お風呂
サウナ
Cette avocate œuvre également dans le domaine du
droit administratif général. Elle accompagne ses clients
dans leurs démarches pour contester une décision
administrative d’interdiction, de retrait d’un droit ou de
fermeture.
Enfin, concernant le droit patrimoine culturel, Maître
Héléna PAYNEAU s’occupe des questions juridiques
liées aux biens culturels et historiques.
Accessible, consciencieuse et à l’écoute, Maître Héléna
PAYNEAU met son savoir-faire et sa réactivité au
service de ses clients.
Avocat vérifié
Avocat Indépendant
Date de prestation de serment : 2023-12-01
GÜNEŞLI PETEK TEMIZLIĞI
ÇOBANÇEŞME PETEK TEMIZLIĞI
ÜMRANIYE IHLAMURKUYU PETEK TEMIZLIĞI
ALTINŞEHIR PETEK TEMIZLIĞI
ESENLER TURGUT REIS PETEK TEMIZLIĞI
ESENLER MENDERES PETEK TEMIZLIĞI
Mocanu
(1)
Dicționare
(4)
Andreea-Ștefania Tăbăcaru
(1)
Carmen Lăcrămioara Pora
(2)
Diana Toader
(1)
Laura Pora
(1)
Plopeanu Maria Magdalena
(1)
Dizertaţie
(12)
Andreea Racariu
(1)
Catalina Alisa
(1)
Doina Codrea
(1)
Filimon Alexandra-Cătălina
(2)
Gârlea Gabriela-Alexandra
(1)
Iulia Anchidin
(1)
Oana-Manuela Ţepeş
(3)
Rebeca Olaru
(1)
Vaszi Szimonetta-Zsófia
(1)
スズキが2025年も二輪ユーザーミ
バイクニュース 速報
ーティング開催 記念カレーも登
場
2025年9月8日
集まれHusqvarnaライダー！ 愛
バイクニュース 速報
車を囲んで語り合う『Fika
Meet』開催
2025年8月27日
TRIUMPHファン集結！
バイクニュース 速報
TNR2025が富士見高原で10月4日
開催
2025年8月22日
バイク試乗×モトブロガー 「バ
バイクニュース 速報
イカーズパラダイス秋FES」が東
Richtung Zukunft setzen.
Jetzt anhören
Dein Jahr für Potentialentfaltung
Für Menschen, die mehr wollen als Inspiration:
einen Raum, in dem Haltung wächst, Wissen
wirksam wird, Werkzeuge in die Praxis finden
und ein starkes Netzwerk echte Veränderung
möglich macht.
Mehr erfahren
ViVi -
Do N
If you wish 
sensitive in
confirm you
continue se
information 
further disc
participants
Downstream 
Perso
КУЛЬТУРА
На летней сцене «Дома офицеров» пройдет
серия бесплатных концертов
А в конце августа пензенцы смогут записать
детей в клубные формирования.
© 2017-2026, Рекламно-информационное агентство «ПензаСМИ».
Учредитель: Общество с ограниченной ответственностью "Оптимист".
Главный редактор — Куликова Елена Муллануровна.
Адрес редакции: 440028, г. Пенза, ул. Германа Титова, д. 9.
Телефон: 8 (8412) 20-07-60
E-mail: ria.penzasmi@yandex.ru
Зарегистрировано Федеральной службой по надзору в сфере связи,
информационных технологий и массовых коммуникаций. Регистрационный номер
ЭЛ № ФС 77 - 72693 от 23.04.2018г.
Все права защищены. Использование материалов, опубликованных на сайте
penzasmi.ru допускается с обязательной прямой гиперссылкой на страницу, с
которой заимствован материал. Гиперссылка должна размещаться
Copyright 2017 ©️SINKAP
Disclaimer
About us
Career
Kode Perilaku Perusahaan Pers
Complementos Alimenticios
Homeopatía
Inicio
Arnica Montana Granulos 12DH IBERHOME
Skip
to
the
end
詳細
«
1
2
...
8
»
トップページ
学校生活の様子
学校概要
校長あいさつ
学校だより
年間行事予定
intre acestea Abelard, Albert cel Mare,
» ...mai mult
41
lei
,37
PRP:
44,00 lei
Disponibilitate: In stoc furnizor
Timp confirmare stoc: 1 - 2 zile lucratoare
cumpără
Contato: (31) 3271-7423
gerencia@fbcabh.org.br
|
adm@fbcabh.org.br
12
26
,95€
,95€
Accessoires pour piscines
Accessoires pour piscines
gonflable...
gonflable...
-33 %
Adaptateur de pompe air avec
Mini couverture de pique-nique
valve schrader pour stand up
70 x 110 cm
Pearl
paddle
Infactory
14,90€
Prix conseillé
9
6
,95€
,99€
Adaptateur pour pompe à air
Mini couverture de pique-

==

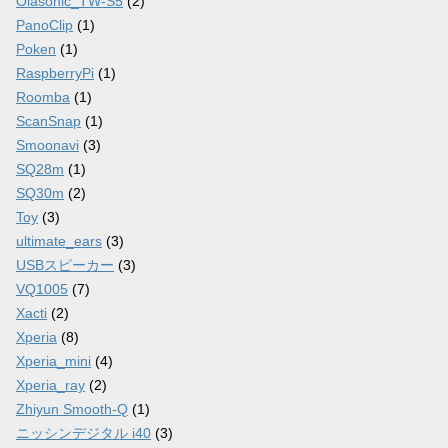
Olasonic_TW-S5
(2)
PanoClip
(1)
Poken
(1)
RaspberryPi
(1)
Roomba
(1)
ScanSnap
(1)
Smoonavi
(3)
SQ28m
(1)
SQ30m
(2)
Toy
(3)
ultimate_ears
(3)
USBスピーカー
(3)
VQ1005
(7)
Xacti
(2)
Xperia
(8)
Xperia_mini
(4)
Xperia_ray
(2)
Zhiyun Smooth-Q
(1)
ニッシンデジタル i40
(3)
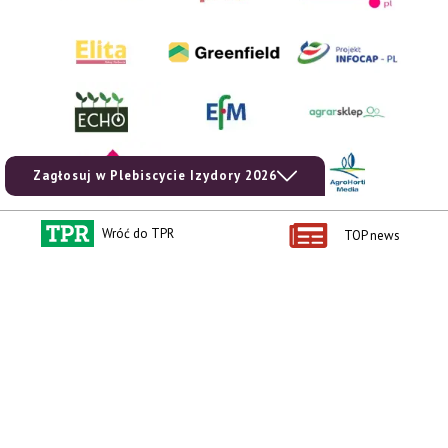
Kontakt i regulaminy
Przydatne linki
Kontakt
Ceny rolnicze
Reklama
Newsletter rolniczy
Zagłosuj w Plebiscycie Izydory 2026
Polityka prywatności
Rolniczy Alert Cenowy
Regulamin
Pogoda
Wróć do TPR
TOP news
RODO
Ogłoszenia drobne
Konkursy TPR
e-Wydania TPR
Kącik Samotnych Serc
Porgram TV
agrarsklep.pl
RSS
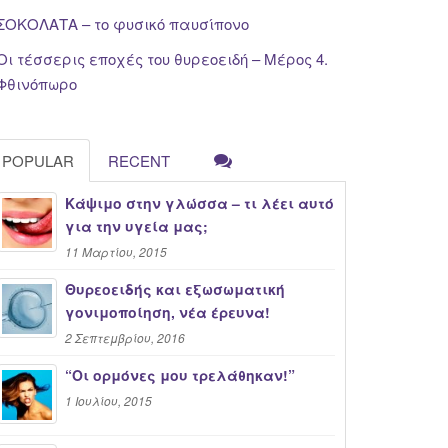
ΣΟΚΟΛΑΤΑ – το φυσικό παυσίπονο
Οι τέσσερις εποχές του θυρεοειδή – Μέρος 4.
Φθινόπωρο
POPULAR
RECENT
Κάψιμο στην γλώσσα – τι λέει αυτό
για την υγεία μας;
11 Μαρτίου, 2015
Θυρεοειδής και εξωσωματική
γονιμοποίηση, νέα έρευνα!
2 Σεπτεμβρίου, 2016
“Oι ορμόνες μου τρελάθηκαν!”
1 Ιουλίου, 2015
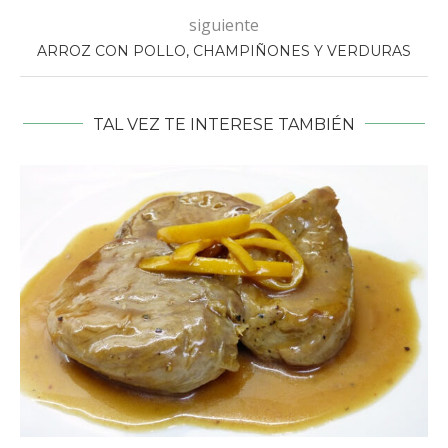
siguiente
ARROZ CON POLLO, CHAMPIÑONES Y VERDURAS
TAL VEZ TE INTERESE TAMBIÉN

==

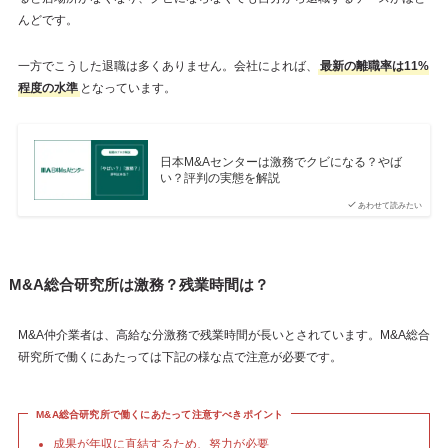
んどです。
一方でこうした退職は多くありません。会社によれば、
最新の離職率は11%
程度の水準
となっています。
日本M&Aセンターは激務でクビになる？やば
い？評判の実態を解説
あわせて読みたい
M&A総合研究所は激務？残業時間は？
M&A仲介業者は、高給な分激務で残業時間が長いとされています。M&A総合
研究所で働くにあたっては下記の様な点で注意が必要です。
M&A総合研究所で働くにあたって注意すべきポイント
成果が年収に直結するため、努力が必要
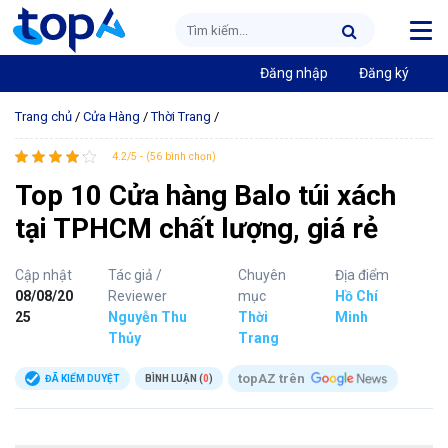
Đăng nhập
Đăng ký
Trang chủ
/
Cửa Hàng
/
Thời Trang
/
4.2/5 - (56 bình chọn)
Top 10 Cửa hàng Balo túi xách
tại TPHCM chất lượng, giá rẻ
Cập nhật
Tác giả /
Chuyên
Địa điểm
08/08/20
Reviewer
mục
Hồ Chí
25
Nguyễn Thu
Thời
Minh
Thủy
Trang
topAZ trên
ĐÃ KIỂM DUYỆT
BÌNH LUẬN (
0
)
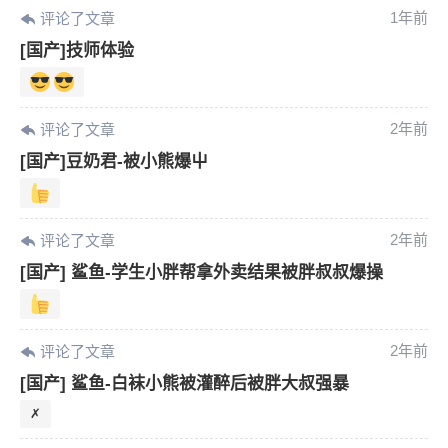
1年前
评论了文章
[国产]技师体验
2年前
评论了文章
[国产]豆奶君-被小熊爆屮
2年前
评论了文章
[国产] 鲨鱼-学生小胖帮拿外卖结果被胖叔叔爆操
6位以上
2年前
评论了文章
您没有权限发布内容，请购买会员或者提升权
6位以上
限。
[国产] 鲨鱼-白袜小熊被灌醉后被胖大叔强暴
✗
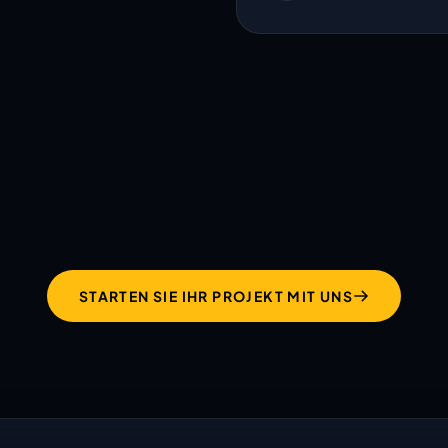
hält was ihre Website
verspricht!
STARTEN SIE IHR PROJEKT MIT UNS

[Work to complete]:
Set down precisely the lines above between the line holding "На летней сцене" and the line holding "ЭЛ № ФС 77 - 72693 от 23.04.2018г.", inclusive, and nothing beyond them.

[Solved exercise]:
На летней сцене «Дома офицеров» пройдет
серия бесплатных концертов
А в конце августа пензенцы смогут записать
детей в клубные формирования.
© 2017-2026, Рекламно-информационное агентство «ПензаСМИ».
Учредитель: Общество с ограниченной ответственностью "Оптимист".
Главный редактор — Куликова Елена Муллануровна.
Адрес редакции: 440028, г. Пенза, ул. Германа Титова, д. 9.
Телефон: 8 (8412) 20-07-60
E-mail: ria.penzasmi@yandex.ru
Зарегистрировано Федеральной службой по надзору в сфере связи,
информационных технологий и массовых коммуникаций. Регистрационный номер
ЭЛ № ФС 77 - 72693 от 23.04.2018г.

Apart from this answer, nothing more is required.